All nine Justices looked at the history of the Eighth Amendment’s prohibition against cruel and unusual punishment, written at a time when no one thought there was much wrong with the death penalty for murder, rape, treason, and even some property crimes. But in 1789, when the Eighth Amendment was debated in the First Congress, not only was the death penalty accepted but so were whippings, brandings, and ear croppings. No member of the Furman Court seriously argued that the standard of humane punishment should remain the same, should not evolve as the country matured. In 1910 the Court had said that the understanding of what the Eighth Amendment forbids “is not fastened to the obsolete, but may acquire meaning as public opinion becomes enlightened by a humane justice.” What the justices did debate was whether that moral evolution had yet reached a place where capital punishment was incompatible with the Eighth Amendment, whether the “basic mores of society “ had changed enough to render it so. And they disagreed about the role of the courts and that of the state legislators.
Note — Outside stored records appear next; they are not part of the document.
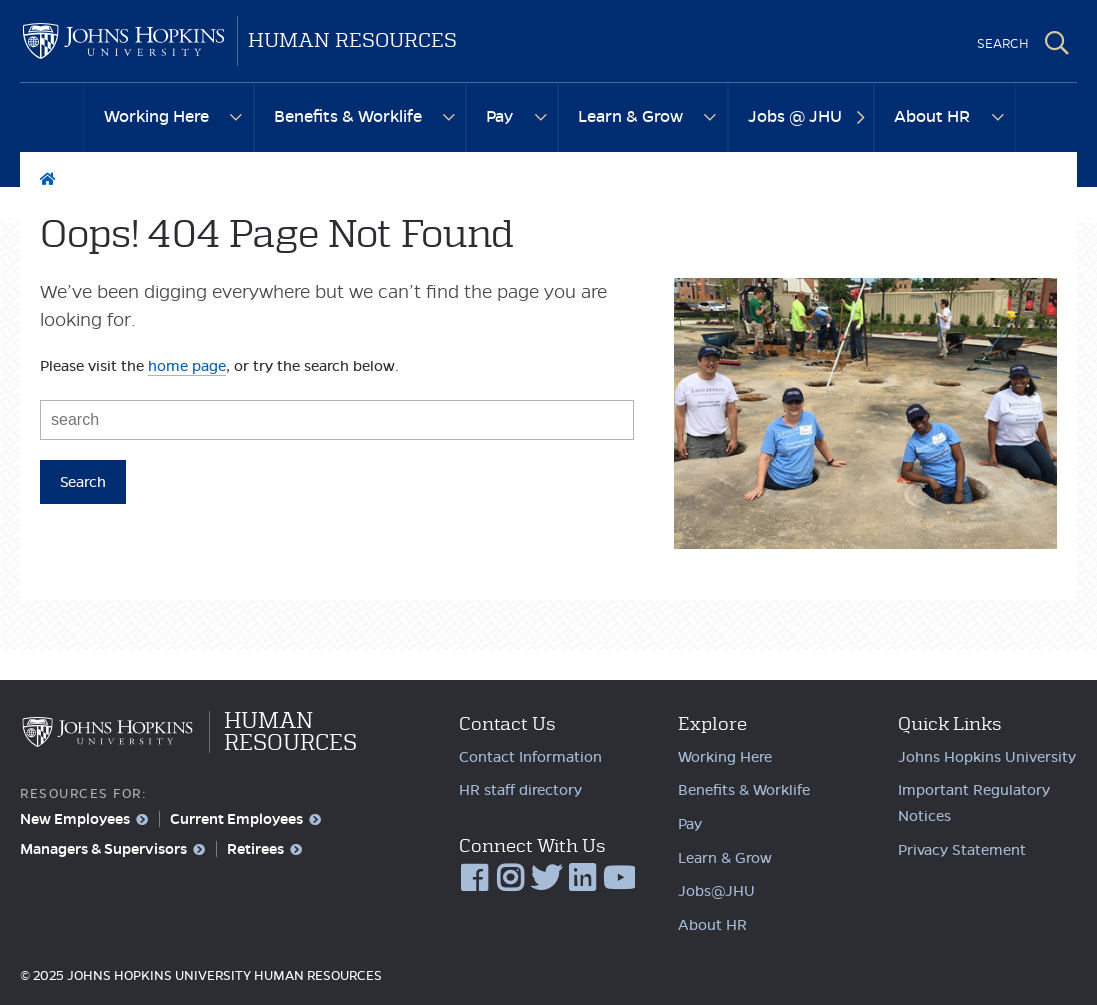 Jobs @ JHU (795, 116)
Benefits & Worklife (348, 116)
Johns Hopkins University (987, 757)
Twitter (547, 879)
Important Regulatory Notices (974, 803)
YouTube (619, 879)
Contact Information (530, 757)
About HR (932, 116)
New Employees (75, 819)
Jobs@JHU (716, 891)
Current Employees (236, 819)
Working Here (156, 116)
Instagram (511, 879)
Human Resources (352, 40)
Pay (499, 116)
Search (1057, 43)
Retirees (255, 849)
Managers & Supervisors (103, 849)
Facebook (475, 879)
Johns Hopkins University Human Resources (123, 41)
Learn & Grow (630, 116)
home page (187, 366)
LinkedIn (583, 879)
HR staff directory (520, 790)
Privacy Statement (962, 850) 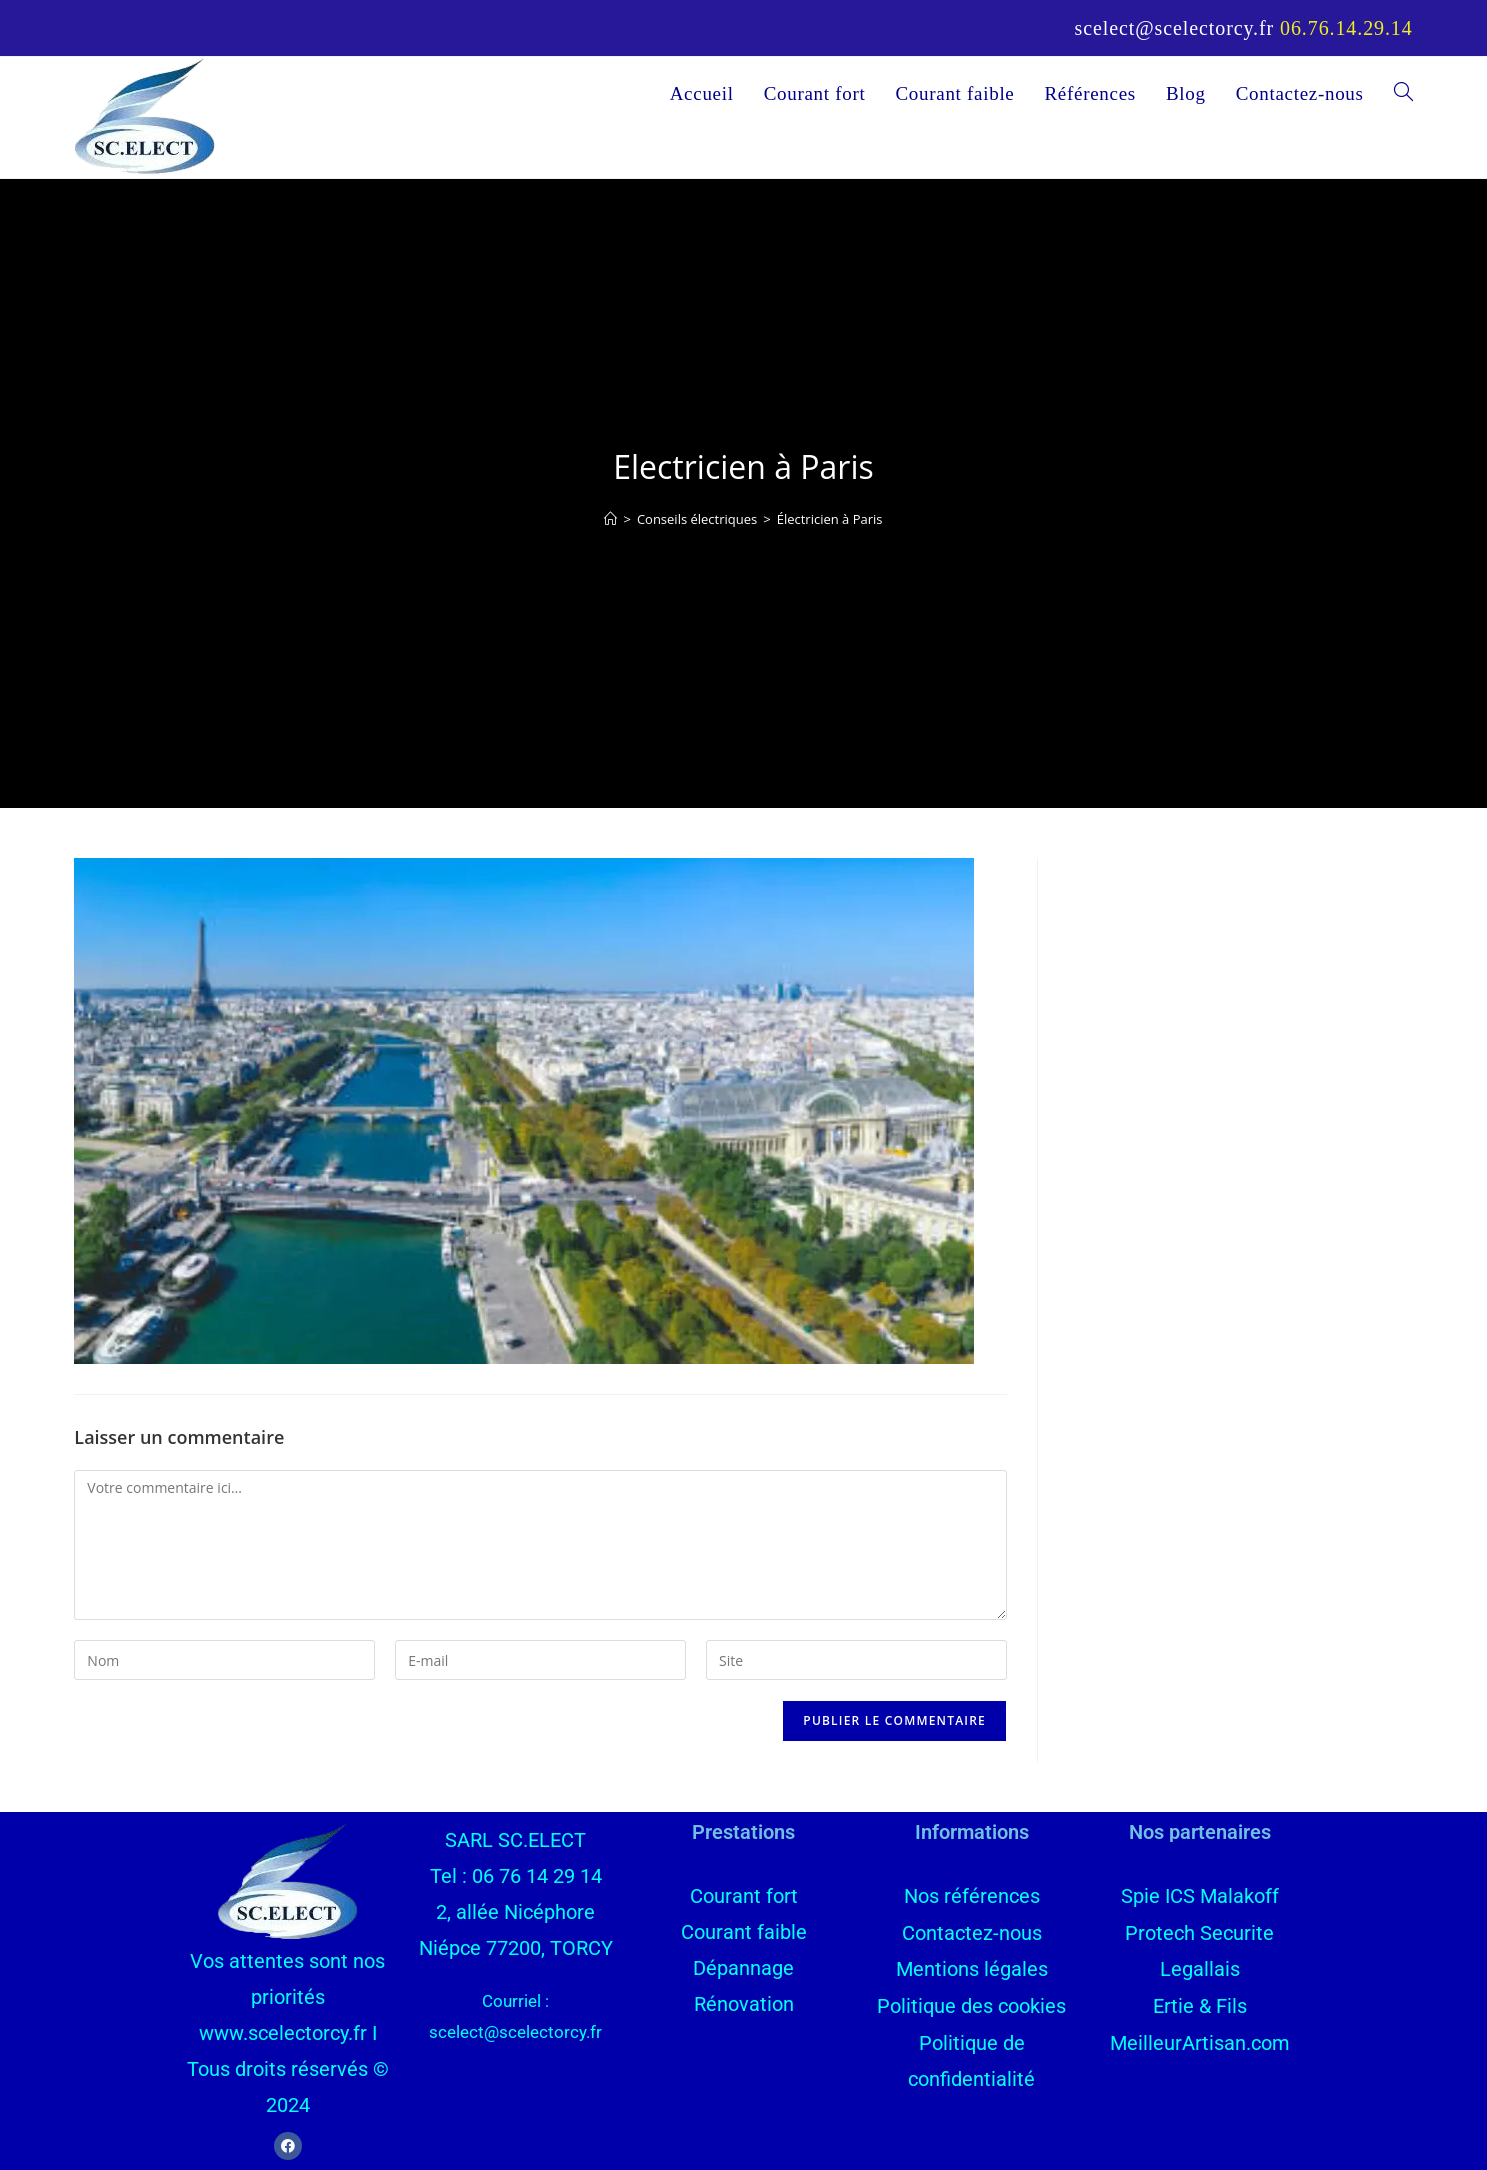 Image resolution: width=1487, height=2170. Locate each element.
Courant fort (744, 1896)
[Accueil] (610, 519)
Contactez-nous (972, 1932)
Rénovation (744, 2004)
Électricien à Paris (830, 519)
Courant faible (744, 1932)
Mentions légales (972, 1968)
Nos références (972, 1896)
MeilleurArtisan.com (1200, 2040)
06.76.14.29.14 (1346, 28)
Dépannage (743, 1968)
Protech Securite (1199, 1932)
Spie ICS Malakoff (1200, 1896) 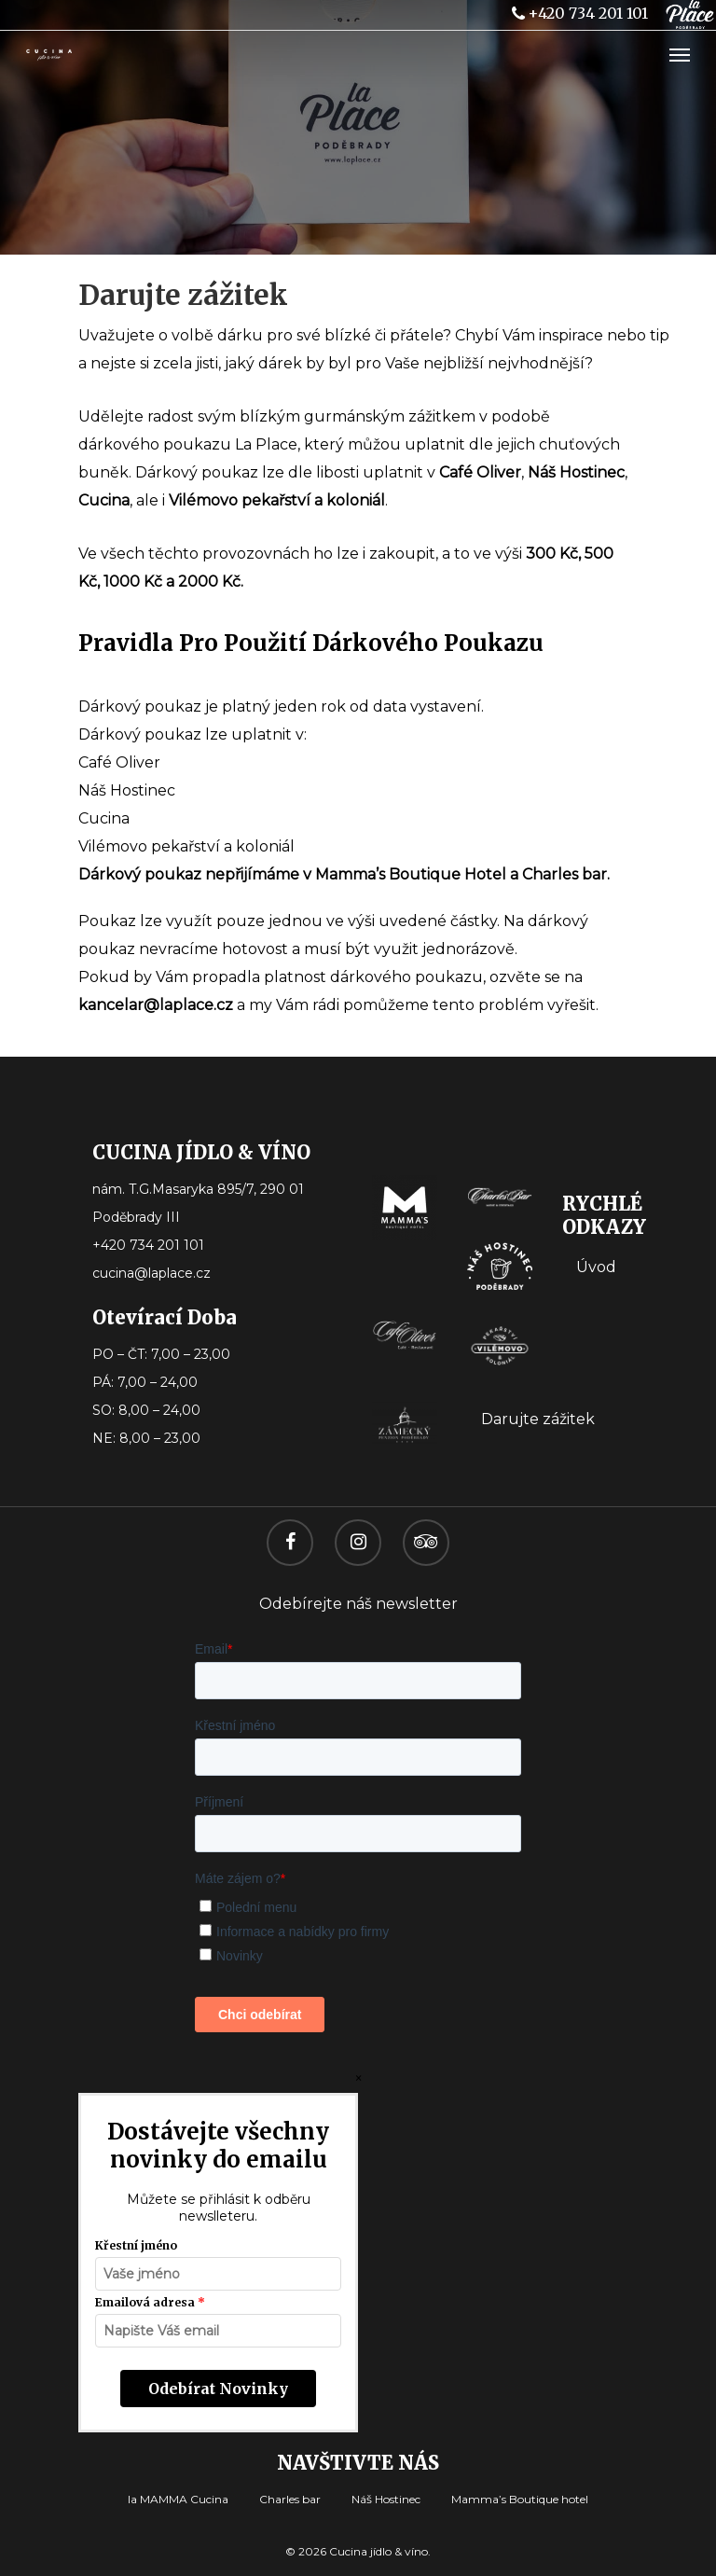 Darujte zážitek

There was surprisingly little difference between the Justices in their views of the death penalty itself, despite their differing legal opinions about the Eighth Amendment. In fact, the conservative bloc in Furman would be considered liberal on the death penalty on today’s Court. Justice Blackmun, a dissenter who voted against finding capital punishment unconstitutional, wrote that he yielded to no one “in the depth of my distaste, antipathy, and, indeed, abhorrence, for the death penalty” which he said “serves no useful purpose that can be demonstrated.” But neither he nor the other dissenting justices thought that the death penalty had reached a place of nearly universal condemnation, that it did not yet offend “the conscience of contemporary society,” was not as yet “unanimously repudiated.” The majority believed otherwise, finding that the Court’s collective distaste for the death penalty reflected the conscience of most Americans.

Forty years ago, many people who celebrated this day thought that the era of capital punishment in the United States had come to an end. Would that it were so. Instead it turned out to be a temporary reprieve: four short years later, in Gregg v. Georgia, the Court allowed capital trials to resume. And where has that gotten us? The imposition of the death penalty is still arbitrary, still targets the poor and people of color, still condemns the innocent. The mentally ill are still at risk (William Henry Furman was African-American, mentally retarded, and psychotic, with some sort of seizure disorder; he was so mentally ill he was initially judged incompetent to stand trial, as he was incapable of cooperating with his lawyer.) The death penalty still costs more than a sentence of life in prison, and will always be irrevocable.

Recent repeals of capital punishment – five states in five years – are among the reasons to believe that the country is catching up to most of the rest of the world in its “moral repugnance” for this barbaric penalty. But our courts seem far from the “humane justice” that might help enlighten us. For now, and for as long as we have the death penalty, the U.S. remains “fastened to the obsolete.”